How to Approach Other Dog Owners
A tactful approach may well not work, but it’s probably the only approach that stands any chance of helping. If you’re a fellow jogger, try falling into step with that oblivious runner and offering a heads-up--“Hey, I was behind you on the path and I happened to notice your dog’s lagging some. Long run today?” Grit your teeth and offer empathy to the person at the dog park who hits his dog--“She must get on your nerves with that behavior …” He may feel humiliated too; the ether is thick with gobbledegook about how if only your dog respected you as alpha she would always obey, so what does it say about him that he has such a rascal for a pooch? I’m not suggesting you get him into therapy, but a few minutes of friendly conversation might enable you to point him toward a good trainer in your city.
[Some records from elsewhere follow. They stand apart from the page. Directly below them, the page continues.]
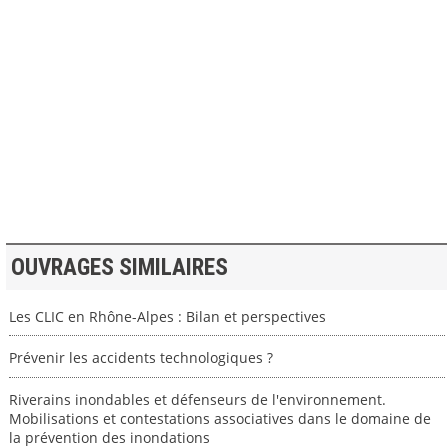
>> VOIR LA BIBLIOTHEQUE
OUVRAGES SIMILAIRES
Les CLIC en Rhône-Alpes : Bilan et perspectives
Prévenir les accidents technologiques ?
Riverains inondables et défenseurs de l'environnement.
Mobilisations et contestations associatives dans le domaine de
la prévention des inondations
Be Sure You Understand the Situation
Bear in mind, too, that you may be mistaking the situation. A woman in my neighborhood adopted a nearly starved dog a couple of years ago. For the first month or so, as he transitioned from emaciated to merely skinny, people were doing double takes whenever the two of them walked by. Otherwise healthy young dogs sometimes break out in generalized demodectic mange.